At the graveside, I tell one story.  It’s really the best one for times like these.  As the liturgy draws to a close, I am nearing the amen, but I still have this story to tell.  I say in the midst of the sadness and as that sense of finality hangs a bit thick in the air:
“We look forward to that time, when the one who has made us shall not leave us in the dust.  For as scriptures promise, there shall be an end to death, and to crying and to pain, for the old order has passed away”.
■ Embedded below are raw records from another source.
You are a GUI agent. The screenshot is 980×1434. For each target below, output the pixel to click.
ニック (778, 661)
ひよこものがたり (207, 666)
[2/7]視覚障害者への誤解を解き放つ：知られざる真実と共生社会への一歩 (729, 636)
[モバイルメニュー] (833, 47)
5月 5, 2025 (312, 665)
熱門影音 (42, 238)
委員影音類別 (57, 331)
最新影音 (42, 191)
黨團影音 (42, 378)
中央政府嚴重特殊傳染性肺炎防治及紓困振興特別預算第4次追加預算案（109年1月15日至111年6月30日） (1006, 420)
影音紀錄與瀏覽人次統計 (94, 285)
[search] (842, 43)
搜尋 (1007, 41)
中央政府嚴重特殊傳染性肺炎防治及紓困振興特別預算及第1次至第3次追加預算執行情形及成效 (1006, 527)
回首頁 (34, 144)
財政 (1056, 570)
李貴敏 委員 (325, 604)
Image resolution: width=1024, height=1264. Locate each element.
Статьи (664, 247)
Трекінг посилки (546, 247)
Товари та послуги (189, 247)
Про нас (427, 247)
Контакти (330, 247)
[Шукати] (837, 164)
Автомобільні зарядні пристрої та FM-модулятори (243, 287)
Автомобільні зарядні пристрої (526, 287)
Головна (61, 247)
The Christian cannot speak of any other last word.  We sometimes forget when the anxieties of the day make us think things are otherwise contrary to our knowledge of the promised End.  Indeed, there are times when we lose sight of that which is promised, or we let another story take precedence.  Those who are able to stay the course, those who are able to keep “their eyes on the prize”, we have a word for these sort of folks:  saints.   The book of Revelation mentions saints quite frequently, the people who live a faithful witness on the earth, even in its broken down state, and once up in the heavenly choirs, just can’t stop praising the Lord.
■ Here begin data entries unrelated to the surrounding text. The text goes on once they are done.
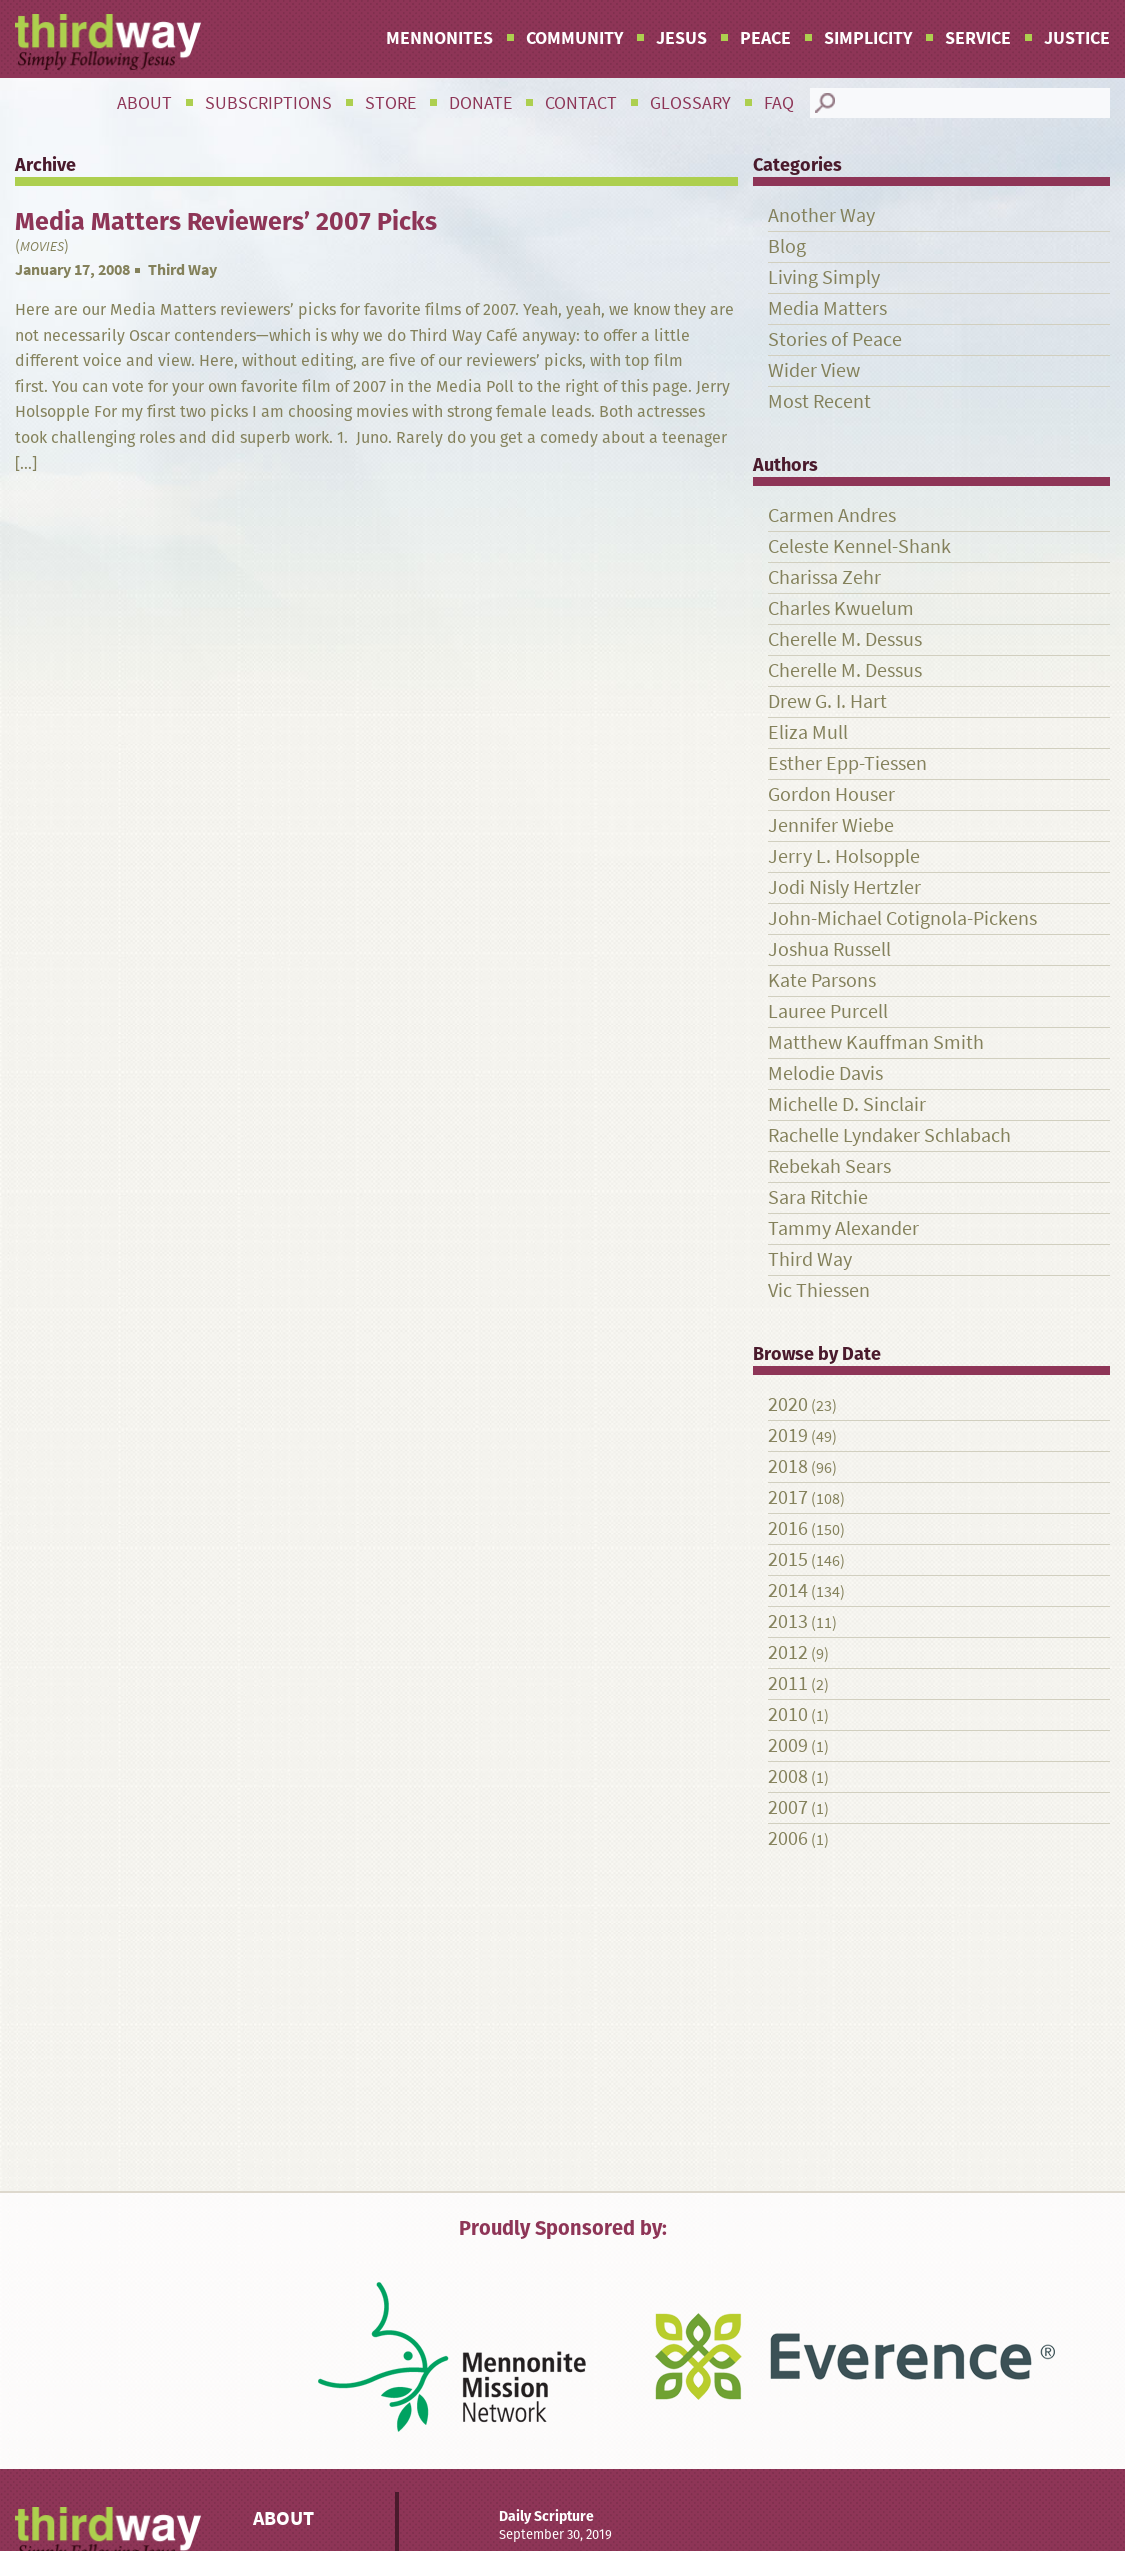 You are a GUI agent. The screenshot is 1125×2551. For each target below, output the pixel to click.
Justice (1077, 38)
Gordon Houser (831, 794)
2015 (788, 1559)
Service (978, 38)
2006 (788, 1838)
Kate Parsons (822, 980)
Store (390, 103)
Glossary (690, 103)
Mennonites (439, 38)
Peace (765, 38)
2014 (788, 1590)
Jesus (681, 38)
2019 (788, 1435)
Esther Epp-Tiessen (847, 763)
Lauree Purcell (828, 1011)
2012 (788, 1652)
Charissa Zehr (824, 577)
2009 (788, 1745)
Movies (42, 246)
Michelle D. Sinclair (847, 1104)
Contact (581, 103)
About (144, 103)
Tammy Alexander (843, 1228)
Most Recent (819, 401)
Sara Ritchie (818, 1197)
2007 (788, 1807)
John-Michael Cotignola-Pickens (902, 918)
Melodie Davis (825, 1073)
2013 (788, 1621)
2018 (788, 1466)
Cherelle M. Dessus (845, 639)
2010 (788, 1714)
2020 (788, 1404)
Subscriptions (268, 103)
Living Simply (824, 277)
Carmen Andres (832, 515)
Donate (480, 103)
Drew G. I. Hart (827, 701)
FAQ (779, 103)
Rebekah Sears (829, 1166)
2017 (788, 1497)
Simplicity (868, 38)
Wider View (814, 370)
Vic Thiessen (819, 1290)
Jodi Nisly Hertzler (844, 887)
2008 (788, 1776)
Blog (787, 246)
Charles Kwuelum (841, 608)
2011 (788, 1683)
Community (574, 38)
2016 (788, 1528)
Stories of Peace (835, 339)
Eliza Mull (808, 732)
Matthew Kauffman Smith (876, 1042)
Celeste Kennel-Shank (859, 546)
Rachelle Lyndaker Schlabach (889, 1135)
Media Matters (827, 308)
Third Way (182, 269)
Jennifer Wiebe (831, 825)
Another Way (821, 215)
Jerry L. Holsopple (844, 856)
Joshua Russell (829, 949)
The saints are those who live in this world with the same frailty and fallibility as any other human being, yet they are able to live a faithful and unshakable witness to Christ.  It does not happen overnight for these folks: the process varies, yet the result is the same:  people who are able to be the faithful and beloved of Christ.  They take the long view, knowing that God will have the last word, not the powers and ideologies of the day, or the belief that things will end in disarray or without meaning.  They see the world as a place where the gospel can indeed take root, no matter how tough and stubborn the soil appears to be.  The Baptist saint Clarence Jordan lived through the difficulties of mid-20th century racism as a witness to racial reconciliation and peace.  Only a saint could take the long view, despite the many forces against him.  Jordan spoke prophetically when he observed, “Hope is believing in spite of the evidence and watching the evidence change”.  In other words, God shall have the last word, and it shall be one that is glorious and just.
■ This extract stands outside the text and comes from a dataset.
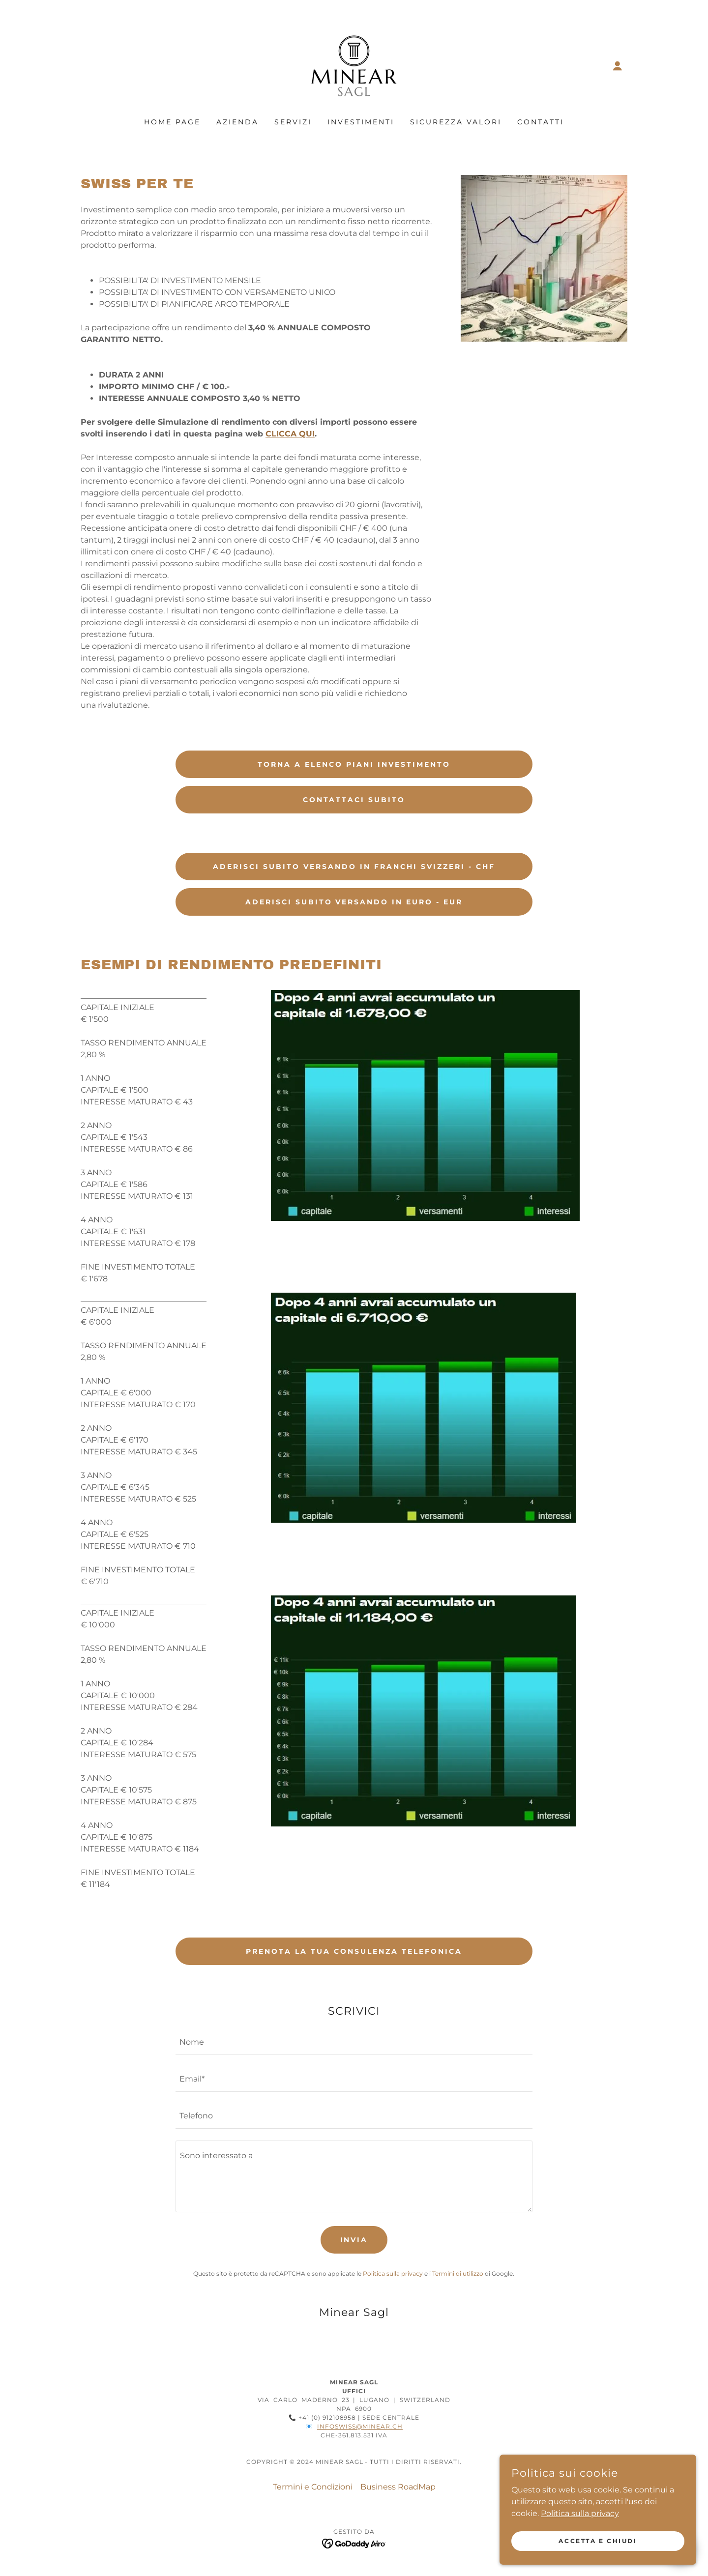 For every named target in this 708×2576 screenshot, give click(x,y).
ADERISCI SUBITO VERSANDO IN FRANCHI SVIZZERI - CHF (354, 866)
Now the Church has various traditions and practices about counting the saints.  Some parts of the Church have quite a process to declare a person officially a “saint” of the Church.  The New Testament, though, takes a fairly broad definition of the term, depicting the saints of the Church as those who live a faithful life, one testifying to the gospel.  In other words, no list shall be ever exhaustive of the saints.  Saints are great and obscure alike.  Saints are plentiful, yet not all of them can ever be named adequately.  So, I want to make sure that we remember “All Saints” aright this day.  We are not just looking at the people known far and wide.  We are looking within the range of our own faith journey as well, recalling those saints who made the gospel come alive in your witnessing of their lives. 

Let us remember “all saints” this day, those who know how the story shall end, and remind ourselves that we are likewise called to be a people of the last word.